1

Providing Backups

 2 years ago
source link: https://www.percona.com/doc/kubernetes-operator-for-postgresql/backups.html
Go to the source link to view the article. You can view the picture content, updated content and better typesetting reading experience. If the link is broken, please click the button below to view the snapshot at that time.
neoserver,ios ssh client

Providing Backups

The Operator allows doing backups in two ways. Scheduled backups are configured in the deploy/cr.yaml file to be executed automatically in proper time. On-demand backups can be done manually at any moment.

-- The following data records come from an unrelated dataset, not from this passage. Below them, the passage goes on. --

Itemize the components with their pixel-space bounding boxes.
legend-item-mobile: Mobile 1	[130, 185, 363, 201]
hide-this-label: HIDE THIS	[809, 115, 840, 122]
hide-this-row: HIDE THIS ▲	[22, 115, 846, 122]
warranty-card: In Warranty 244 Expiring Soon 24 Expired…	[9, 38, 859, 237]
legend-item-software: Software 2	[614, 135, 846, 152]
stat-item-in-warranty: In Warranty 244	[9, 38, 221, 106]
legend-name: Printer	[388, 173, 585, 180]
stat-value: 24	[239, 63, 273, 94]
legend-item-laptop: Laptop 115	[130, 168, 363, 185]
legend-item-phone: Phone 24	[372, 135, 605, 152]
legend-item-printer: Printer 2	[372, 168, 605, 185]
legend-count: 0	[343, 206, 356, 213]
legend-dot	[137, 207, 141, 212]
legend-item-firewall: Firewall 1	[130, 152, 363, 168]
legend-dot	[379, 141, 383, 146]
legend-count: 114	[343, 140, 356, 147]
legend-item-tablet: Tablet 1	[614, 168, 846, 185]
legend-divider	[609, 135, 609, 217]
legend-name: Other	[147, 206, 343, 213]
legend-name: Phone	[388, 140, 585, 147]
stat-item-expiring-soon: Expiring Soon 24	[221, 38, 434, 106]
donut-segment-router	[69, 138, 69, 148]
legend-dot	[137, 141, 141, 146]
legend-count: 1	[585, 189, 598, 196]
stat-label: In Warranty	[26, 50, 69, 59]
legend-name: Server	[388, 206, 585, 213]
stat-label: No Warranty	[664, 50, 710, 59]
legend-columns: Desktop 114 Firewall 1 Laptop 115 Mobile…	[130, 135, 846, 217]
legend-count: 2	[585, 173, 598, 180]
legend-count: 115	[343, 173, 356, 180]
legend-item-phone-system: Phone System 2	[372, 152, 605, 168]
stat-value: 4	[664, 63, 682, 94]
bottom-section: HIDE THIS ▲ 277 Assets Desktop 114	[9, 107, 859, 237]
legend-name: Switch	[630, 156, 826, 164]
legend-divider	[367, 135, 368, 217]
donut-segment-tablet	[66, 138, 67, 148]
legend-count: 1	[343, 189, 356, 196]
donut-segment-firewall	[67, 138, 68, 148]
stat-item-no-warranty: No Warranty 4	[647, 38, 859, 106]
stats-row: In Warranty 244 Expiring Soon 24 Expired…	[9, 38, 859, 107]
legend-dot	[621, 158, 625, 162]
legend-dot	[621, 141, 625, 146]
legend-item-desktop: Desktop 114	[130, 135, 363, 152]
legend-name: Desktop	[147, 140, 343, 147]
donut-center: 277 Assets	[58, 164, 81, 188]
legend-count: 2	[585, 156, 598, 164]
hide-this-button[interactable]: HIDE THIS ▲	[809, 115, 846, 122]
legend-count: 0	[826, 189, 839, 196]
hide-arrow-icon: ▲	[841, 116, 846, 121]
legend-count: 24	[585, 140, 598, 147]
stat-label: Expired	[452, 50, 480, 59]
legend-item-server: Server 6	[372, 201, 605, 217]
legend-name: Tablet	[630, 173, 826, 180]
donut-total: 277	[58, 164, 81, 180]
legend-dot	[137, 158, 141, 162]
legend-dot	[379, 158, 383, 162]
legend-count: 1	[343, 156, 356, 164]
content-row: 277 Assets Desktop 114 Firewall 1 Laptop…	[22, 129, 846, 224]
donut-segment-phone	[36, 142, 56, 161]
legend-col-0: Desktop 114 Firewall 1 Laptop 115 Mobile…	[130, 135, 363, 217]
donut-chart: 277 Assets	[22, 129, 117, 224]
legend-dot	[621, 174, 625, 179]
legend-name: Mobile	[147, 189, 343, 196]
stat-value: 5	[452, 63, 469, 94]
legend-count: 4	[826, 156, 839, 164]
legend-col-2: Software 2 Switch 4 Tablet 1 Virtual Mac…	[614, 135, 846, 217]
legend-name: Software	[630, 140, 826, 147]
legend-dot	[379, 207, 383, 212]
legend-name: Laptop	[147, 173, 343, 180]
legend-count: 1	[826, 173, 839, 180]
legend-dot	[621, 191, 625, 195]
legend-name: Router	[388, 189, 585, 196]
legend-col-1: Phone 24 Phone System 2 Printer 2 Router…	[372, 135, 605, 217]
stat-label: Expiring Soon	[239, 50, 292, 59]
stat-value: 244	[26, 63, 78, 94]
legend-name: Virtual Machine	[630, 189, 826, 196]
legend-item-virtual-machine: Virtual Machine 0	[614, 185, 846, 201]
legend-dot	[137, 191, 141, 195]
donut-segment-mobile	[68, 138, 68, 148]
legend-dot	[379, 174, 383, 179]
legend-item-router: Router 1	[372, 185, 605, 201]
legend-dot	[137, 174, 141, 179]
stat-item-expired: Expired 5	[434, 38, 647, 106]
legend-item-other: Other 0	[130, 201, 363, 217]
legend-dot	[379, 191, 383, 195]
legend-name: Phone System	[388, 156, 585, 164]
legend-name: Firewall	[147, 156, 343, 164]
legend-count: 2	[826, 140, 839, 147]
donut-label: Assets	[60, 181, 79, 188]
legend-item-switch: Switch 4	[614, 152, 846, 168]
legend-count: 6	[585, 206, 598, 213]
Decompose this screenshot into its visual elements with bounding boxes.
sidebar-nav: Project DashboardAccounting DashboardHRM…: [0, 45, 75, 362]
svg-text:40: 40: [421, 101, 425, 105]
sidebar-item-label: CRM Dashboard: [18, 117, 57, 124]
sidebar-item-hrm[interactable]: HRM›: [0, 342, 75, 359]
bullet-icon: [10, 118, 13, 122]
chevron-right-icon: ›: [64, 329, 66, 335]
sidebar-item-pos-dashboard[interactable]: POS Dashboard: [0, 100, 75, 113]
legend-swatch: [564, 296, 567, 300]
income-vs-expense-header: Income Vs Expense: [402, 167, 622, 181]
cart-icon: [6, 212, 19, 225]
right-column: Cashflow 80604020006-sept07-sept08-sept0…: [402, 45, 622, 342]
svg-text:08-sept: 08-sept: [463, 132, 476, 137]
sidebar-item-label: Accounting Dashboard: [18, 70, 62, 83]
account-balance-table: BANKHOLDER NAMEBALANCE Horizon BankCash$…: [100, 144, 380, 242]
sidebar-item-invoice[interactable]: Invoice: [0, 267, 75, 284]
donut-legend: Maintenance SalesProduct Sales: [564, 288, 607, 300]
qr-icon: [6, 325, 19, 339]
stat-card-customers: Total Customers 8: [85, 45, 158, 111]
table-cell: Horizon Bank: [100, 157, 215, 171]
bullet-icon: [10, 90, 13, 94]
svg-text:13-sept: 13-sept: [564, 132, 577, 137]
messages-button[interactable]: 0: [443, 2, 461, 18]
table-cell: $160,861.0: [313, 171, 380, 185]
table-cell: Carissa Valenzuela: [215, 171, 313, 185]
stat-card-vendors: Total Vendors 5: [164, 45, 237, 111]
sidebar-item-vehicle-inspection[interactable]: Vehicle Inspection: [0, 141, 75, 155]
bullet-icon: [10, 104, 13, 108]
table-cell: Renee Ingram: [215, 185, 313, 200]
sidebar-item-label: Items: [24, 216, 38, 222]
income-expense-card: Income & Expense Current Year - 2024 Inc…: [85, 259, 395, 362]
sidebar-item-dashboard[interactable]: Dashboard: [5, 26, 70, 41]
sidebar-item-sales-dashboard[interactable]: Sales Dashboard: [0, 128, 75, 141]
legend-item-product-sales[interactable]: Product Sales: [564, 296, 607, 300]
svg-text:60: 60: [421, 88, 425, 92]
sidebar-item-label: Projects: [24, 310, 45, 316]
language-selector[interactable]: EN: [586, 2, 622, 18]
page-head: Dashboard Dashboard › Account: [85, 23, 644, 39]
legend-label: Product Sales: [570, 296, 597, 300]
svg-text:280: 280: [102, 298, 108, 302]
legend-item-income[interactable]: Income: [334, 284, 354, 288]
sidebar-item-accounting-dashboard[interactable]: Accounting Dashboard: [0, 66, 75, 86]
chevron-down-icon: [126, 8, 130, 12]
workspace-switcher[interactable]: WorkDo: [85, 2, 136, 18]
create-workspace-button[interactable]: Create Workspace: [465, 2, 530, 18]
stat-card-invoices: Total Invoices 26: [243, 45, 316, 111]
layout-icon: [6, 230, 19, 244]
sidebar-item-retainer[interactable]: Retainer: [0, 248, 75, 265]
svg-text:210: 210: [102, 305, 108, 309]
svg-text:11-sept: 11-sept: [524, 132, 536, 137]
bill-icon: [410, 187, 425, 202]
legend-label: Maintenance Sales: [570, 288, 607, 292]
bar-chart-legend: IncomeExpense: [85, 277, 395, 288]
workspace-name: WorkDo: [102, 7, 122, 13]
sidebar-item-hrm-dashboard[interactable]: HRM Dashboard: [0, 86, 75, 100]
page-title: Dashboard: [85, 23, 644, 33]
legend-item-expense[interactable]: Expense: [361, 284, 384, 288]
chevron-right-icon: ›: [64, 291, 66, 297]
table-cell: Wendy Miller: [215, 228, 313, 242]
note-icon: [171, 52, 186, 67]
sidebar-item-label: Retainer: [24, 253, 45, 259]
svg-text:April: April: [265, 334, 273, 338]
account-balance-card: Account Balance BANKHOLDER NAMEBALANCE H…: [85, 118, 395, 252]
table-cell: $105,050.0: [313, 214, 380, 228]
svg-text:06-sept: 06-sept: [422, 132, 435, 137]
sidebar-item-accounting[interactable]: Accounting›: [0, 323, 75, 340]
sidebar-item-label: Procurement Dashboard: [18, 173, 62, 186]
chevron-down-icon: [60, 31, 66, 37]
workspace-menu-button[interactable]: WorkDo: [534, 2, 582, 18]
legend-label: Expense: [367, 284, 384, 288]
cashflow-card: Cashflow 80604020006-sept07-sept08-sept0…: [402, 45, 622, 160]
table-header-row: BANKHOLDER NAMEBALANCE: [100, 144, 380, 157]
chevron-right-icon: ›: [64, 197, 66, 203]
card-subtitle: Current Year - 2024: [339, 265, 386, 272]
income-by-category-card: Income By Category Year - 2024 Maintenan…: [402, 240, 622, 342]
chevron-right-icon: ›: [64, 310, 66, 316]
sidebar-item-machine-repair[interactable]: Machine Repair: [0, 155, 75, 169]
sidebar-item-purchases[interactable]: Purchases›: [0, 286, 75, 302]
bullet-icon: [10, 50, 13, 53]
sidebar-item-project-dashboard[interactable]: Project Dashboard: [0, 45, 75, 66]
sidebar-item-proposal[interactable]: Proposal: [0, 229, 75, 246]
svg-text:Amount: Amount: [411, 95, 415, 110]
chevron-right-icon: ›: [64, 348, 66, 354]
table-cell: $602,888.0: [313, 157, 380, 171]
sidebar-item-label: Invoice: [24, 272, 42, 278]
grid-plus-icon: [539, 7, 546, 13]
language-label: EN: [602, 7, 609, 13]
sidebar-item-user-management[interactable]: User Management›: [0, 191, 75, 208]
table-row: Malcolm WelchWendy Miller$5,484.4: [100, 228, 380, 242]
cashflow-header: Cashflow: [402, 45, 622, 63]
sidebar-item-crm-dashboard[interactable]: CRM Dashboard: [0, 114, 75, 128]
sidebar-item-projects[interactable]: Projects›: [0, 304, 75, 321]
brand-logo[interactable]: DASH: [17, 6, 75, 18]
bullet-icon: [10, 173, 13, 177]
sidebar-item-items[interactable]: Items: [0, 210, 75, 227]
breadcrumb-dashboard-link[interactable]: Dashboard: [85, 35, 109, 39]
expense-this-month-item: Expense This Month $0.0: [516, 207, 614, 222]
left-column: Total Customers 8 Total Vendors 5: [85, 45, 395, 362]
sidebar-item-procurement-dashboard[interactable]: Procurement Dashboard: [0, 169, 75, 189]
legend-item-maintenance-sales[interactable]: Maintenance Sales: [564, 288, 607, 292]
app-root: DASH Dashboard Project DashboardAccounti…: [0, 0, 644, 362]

The Operator uses the open source pgBackRest backup and restore utility. A special pgBackRest repository is created by the Operator along with creating a new PostgreSQL cluster to facilitate the usage of the pgBackRest features in it.

The Operator can store PostgreSQL backups on Amazon S3, any S3-compatible storage and Google Cloud Storage outside the Kubernetes cluster. Storing backups on Persistent Volume attached to the pgBackRest Pod is also possible. At PostgreSQL cluster creation time, you can specify a specific Storage Class for the pgBackRest repository. Additionally, you can also specify the type of the pgBackRest repository that can be used for backups:

  • local: Uses the storage that is provided by the Kubernetes cluster’s Storage Class that you select,
  • s3: Use Amazon S3 or an object storage system that uses the S3 protocol,
  • local,s3: Use both the storage that is provided by the Kubernetes cluster’s Storage Class that you select AND Amazon S3 (or equivalent object storage system that uses the S3 protocol).
  • gcs: Use Google Cloud Storage,
  • local,gcs: Use both the storage that is provided by the Kubernetes cluster’s Storage Class that you select AND Google Cloud Storage.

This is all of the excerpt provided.